Prof. Dr. Tuncay Dilci, koronavirüs sürecinde dijital bağımlılığın neden olduğu sorunlar hakkında açıklamalarda bulundu.
Prof. Dr. Dilci, yaptıkları araştırma sonuçlarına nazaran dijital bağımlılığın toplum sıhhati açısından değerli problemlere yol açtığını belirterek, “Bu sorunsallık daha çok mahrumluk sendromu ve dürtüsel bozukluk halinde kendini gösterirken, 3’üncü sırada performans düşüklüğü formunda kendini gösteriyor. Dijital obje kullanımına bağlı olarak mahrumluk sendromunun yüzde 30’luk oranda bir artış gösterdiği, yani insanların artık bağımlı olmaktan fazla dijital objelere bağlı olarak yaşadıklarını görüyoruz. Başka bir telaffuzla bu dijital objeler ve dijital mecralar artık hayatımızın bir kesimi ve olağan ferdî bir özel organımız, uzvumuz üzere algılanmaktadır. Bunların rastgele bir halde olmamasından, eksikliğinden kaynaklı hırçınlıklar, depresif tavırlar, agresiflikler ve memnuniyetsizlik eşliğinde nörokimyasal bir bozukluğa hakikat evrilmektedir. Bu sonuçta yoksunluğun getirmiş olduğu ve o şeyin olmamasından kaynaklı bir sorun olup şu anda toplumda en çok koronavirüs periyodunda görülen meselelerden bir adedidir. Bu durum, koronavirüs periyoduna nazaran yüzde 130’luk artışla mahrumluk sendromunda 1’inci sırada çıkarken, bu bozukluğu çabucak takiben yüzde 70’lik bir artışla dijital objeler kullanımına bağlı olarak dürtüsel bozukluklar karşımıza çıkıyor” dedi.

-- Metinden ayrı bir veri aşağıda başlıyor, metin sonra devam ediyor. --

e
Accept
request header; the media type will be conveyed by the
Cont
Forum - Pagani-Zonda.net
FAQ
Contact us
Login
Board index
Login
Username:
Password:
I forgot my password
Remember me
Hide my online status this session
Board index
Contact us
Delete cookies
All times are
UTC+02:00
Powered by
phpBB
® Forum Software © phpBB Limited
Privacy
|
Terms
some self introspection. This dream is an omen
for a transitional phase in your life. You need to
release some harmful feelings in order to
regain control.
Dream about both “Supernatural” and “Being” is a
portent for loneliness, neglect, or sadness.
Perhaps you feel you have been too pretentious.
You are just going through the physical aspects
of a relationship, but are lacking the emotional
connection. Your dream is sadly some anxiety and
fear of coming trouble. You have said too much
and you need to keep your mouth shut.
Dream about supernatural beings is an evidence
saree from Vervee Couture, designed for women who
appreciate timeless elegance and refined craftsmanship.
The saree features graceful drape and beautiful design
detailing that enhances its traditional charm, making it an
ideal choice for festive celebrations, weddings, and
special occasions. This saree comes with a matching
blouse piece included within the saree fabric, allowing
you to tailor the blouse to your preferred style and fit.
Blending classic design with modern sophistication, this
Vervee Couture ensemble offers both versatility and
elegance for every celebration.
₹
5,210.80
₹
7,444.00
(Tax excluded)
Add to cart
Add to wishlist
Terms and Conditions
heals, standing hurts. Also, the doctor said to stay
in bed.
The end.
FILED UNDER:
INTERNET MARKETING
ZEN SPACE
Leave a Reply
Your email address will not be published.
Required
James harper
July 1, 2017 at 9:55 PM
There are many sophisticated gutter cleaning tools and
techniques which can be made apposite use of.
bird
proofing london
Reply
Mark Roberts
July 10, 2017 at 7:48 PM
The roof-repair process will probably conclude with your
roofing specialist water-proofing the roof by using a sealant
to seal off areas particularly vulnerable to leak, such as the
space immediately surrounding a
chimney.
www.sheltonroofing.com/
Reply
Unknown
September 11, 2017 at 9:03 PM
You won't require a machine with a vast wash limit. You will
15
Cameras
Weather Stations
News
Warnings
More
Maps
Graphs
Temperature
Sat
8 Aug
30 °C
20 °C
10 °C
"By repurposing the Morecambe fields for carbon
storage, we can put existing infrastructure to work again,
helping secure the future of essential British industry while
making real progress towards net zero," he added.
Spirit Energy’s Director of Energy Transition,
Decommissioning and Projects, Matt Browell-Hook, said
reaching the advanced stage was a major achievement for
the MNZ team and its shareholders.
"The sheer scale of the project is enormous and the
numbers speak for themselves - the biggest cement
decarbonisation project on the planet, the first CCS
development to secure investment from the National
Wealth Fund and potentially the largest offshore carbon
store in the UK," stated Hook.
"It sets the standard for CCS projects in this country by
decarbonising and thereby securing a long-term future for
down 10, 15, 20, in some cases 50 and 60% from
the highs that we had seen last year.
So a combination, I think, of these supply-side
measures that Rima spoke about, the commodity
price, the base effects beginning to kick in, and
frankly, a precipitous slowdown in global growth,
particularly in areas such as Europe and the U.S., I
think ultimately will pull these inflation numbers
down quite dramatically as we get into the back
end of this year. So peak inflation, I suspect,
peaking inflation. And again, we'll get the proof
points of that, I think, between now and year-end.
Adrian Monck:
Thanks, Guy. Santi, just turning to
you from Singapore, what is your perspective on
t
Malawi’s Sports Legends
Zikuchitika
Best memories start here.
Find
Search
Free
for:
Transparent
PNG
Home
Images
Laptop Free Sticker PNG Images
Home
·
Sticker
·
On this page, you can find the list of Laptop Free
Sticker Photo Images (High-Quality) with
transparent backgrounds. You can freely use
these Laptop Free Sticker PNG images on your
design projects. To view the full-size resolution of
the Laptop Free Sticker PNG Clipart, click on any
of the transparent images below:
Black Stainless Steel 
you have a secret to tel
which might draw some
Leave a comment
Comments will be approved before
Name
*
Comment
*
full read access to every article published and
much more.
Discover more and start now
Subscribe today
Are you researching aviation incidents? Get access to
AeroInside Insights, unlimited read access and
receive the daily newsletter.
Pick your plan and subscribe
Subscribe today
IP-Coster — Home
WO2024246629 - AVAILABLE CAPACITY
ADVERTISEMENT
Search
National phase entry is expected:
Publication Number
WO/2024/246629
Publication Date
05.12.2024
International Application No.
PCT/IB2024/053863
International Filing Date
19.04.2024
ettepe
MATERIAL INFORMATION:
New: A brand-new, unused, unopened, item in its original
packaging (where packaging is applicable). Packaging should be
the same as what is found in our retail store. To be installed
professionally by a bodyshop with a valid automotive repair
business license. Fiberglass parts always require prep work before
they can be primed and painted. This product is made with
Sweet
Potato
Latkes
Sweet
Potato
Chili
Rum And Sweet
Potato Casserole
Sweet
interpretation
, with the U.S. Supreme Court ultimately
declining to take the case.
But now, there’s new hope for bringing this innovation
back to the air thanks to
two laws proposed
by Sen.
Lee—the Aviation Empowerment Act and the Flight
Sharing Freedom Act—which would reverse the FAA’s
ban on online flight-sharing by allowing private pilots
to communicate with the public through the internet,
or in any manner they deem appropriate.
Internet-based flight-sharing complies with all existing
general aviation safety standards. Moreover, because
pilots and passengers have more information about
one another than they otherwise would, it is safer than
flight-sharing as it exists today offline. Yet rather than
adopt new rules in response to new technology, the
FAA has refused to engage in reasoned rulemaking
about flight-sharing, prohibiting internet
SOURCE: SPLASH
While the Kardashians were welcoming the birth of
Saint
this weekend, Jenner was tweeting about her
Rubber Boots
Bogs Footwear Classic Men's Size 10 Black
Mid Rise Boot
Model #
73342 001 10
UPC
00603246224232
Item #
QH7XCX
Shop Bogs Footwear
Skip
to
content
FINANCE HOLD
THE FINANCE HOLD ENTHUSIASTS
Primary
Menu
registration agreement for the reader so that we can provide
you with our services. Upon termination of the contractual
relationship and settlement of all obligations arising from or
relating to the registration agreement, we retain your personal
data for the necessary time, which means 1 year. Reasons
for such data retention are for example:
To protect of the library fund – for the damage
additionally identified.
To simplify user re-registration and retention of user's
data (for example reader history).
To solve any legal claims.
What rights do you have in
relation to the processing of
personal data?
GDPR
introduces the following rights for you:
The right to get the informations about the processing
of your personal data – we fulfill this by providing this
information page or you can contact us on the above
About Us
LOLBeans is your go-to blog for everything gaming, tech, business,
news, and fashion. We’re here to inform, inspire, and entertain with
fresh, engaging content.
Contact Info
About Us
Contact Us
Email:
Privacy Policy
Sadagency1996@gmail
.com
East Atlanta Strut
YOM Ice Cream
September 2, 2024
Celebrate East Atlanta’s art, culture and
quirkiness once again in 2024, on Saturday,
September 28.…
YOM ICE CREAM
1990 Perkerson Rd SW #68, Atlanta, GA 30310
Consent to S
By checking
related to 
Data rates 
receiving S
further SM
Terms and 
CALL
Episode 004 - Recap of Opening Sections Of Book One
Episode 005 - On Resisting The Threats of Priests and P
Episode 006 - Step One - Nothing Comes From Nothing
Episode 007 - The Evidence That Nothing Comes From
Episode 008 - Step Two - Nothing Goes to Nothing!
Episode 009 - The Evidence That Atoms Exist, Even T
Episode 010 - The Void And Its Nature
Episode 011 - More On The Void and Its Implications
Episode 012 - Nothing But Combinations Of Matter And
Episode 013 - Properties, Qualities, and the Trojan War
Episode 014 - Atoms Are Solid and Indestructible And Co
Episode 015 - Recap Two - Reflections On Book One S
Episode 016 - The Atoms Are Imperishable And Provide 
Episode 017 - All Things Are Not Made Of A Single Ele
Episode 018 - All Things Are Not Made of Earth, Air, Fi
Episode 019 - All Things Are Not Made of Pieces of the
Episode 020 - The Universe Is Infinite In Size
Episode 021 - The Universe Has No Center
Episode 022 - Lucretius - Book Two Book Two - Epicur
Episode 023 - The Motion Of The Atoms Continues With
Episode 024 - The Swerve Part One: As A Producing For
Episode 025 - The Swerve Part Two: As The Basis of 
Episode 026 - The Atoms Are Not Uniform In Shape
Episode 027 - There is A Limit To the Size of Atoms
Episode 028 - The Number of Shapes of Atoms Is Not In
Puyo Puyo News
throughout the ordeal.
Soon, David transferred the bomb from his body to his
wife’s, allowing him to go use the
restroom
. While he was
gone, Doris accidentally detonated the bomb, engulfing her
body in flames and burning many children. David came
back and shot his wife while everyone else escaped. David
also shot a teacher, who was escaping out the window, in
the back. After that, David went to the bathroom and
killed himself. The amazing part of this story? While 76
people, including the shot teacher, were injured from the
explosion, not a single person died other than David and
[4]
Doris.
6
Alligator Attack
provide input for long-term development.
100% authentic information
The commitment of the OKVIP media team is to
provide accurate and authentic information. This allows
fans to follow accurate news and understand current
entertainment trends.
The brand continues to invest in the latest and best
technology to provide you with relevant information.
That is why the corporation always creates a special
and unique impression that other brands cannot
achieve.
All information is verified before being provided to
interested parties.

‘KRONİK GERİLİM BOZUKLUĞU BİÇİMİNDE YANSIMALARI VAR’
Dijital bağımlılığın en çok mahrumluk sendromuna neden olduğunu söyleyen Prof. Dr. Dilci, şöyle devam etti:
“Buna bağlı olarak toplumda niyet üretememek, kendini rahat söz edememenin getirmiş olduğu hırçınlık, sabırsızlık, dürtüsel bozukluğa dönüşerek şiddete evrilmektedir. Bunun en son sonucunu da araştırmalarımızda görüyoruz. Dijital bağımlılıkta hormonların her keresinde bir üst düzey seviyesinde beklentinin olması, bunun sonucunun unsur bağımlılığına evrilmeyi hızlandıracağı kanaatindeyim. Bizim dijitanalizin boyutları ortasında dürtüsel bozukluk var. Her ikisinde de mahrumluk sendromunun birbirine entegre olan kavramlar ve akraba olan kavramlardır. Her ikisi de bireyde önemli manada kronik gerilim bozukluğu biçiminde yansımaya neden oluyor. Yani istenilen objelerin ya da içeriklerin temas alışkanlıklarından gereğince gerçekleşmemesi ya da her keresinde bir düzey beklentisi şahısta bir korku, anksiyete bozukluğu ve gerilim bozukluğuna dönüşmektedir. Bu gerilim bozukluğu da öfke, hırçınlaşma, akın, agresif telaffuzlar biçiminde karşımıza çıkmaktadır ve irtibatı sabote etmektedir.”